I like the concept, if not the execution. Heavily smoked chicken,
mustardy mayo and green herbs other than dill might be quite
spectacular. Perhaps the chive mayo from that other dish?

 ML> Our main course was kind of undistinguished
 ML> It was roast lamb, done pink
 ML> but nonetheless quite tough, as in held on a steam table
 ML> lady next to me was offered three sizable slabs, which she sawed
 ML> away at unenthusiastically and then sent away.

I like lamb so much but indulge in it so rarely that I would have gone
through the three sizable slabs, sans sweet sauce.

 ML> Derby Day pie is pecan pie enriched with chocolate chips and
 ML> a tot of Bourbon.

Now that sounds like a lovely, decadent dessert.

More of those warm bath cooked eggs....

MMMMM-----Meal-Master - formatted by MMCONV  2.10

     Title: Asparagus With Miso Butter
Categories: Vegetables, eggs, sauces
  Servings: 2

      4 TB oil or rendered pork or
           bacon fat
      1 lb asparagus, trimmed and
           peeled if necessary
           Salt and pepper
    1/4 c  not-too-salty miso,
           preferably white
    1/4 c  unsalted butter
      1 ts sherry vinegar
      2    poached (or warm-bath-cooked
           eggs 

Put oil or fat in skillet and turn heat to medium-high. Add as much
asparagus as will fit in a layer, add salt and pepper to taste, and toss
and stir until browned and shriveled, about 10 minutes.

Meanwhile, over low heat in a small saucepan, warm and whisk together
miso and butter, so they combine, and butter softens but does not melt.
Whisk in vinegar and keep warm. Warm a serving plate.

When asparagus is done, put some miso butter on bottom of serving plate.
Blot excess fat from asparagus if you like, put on top of the miso
butter, and top with poached eggs.

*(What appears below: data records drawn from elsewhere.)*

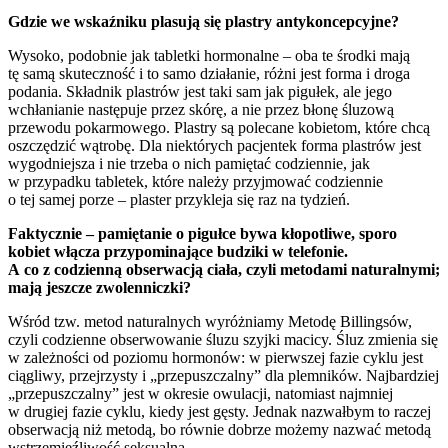
Gdzie we wskaźniku plasują się plastry antykoncepcyjne?
Wysoko, podobnie jak tabletki hormonalne – oba te środki mają
tę samą skuteczność i to samo działanie, różni jest forma i droga
podania. Składnik plastrów jest taki sam jak pigułek, ale jego
wchłanianie następuje przez skórę, a nie przez błonę śluzową
przewodu pokarmowego. Plastry są polecane kobietom, które chcą
oszczędzić wątrobę. Dla niektórych pacjentek forma plastrów jest
wygodniejsza i nie trzeba o nich pamiętać codziennie, jak
w przypadku tabletek, które należy przyjmować codziennie
o tej samej porze – plaster przykleja się raz na tydzień.
Faktycznie – pamiętanie o pigułce bywa kłopotliwe, sporo
kobiet włącza przypominające budziki w telefonie.
A co z codzienną obserwacją ciała, czyli metodami naturalnymi;
mają jeszcze zwolenniczki?
Wśród tzw. metod naturalnych wyróżniamy Metodę Billingsów,
czyli codzienne obserwowanie śluzu szyjki macicy. Śluz zmienia się
w zależności od poziomu hormonów: w pierwszej fazie cyklu jest
ciągliwy, przejrzysty i „przepuszczalny” dla plemników. Najbardziej
„przepuszczalny” jest w okresie owulacji, natomiast najmniej
w drugiej fazie cyklu, kiedy jest gęsty. Jednak nazwałbym to raczej
obserwacją niż metodą, bo równie dobrze możemy nazwać metodą
wstrzemięźliwość seksualną.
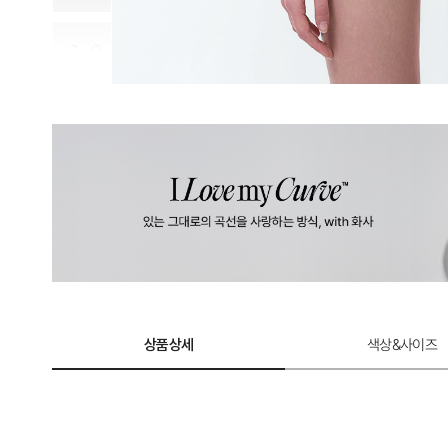
계
로
완
성
한
듀
얼
쿨
테
크
놀
상품상세
색상&사이즈
로
지.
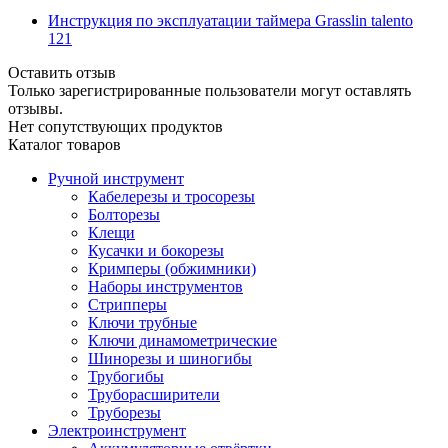
Инструкция по эксплуатации таймера Grasslin talento
121
Оставить отзыв
Только зарегистрированные пользователи могут оставлять
отзывы.
Нет сопутствующих продуктов
Каталог товаров
Ручной инструмент
Кабелерезы и тросорезы
Болторезы
Клещи
Кусачки и бокорезы
Кримперы (обжимники)
Наборы инструментов
Стрипперы
Ключи трубные
Ключи динамометрические
Шинорезы и шиногибы
Трубогибы
Труборасширители
Труборезы
Электроинструмент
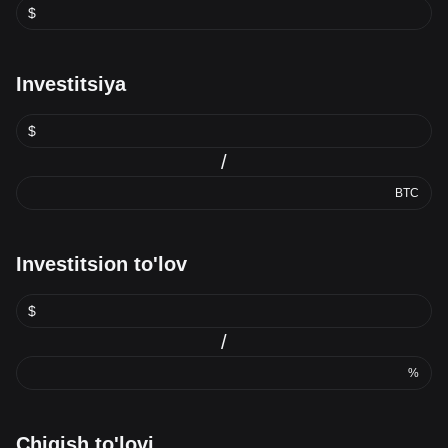
$
Investitsiya
$
/
BTC
Investitsion to'lov
$
/
%
Chiqish to'lovi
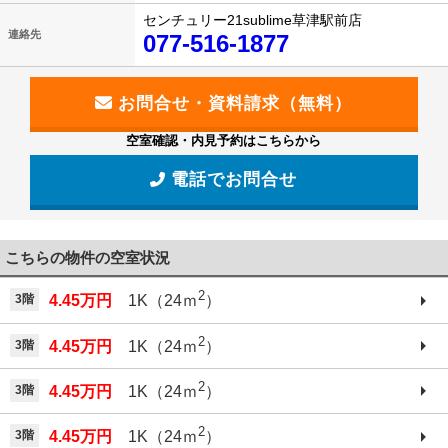
センチュリー21sublime草津駅前店
連絡先
077-516-1877
空室確認・内見予約はこちらから
電話でお問合せ
こちらの物件の空室状況
2
3階
4.45万円
1K（24ｍ
）
2
3階
4.45万円
1K（24ｍ
）
2
3階
4.45万円
1K（24ｍ
）
2
3階
4.45万円
1K（24ｍ
）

Serve immediately.

Yield: 2 main course servings or 4 starters.

The Chef: David Chang
When in Doubt, Add an Egg, Japanese Style
By MARK BITTMAN
NY Times

From: Simon Bao
 
MMMMM-------------------------------------------------

Cheers

Jim, in Yellowknife




... A vegetarian who eats fowl, "the fruit of the chicken tree."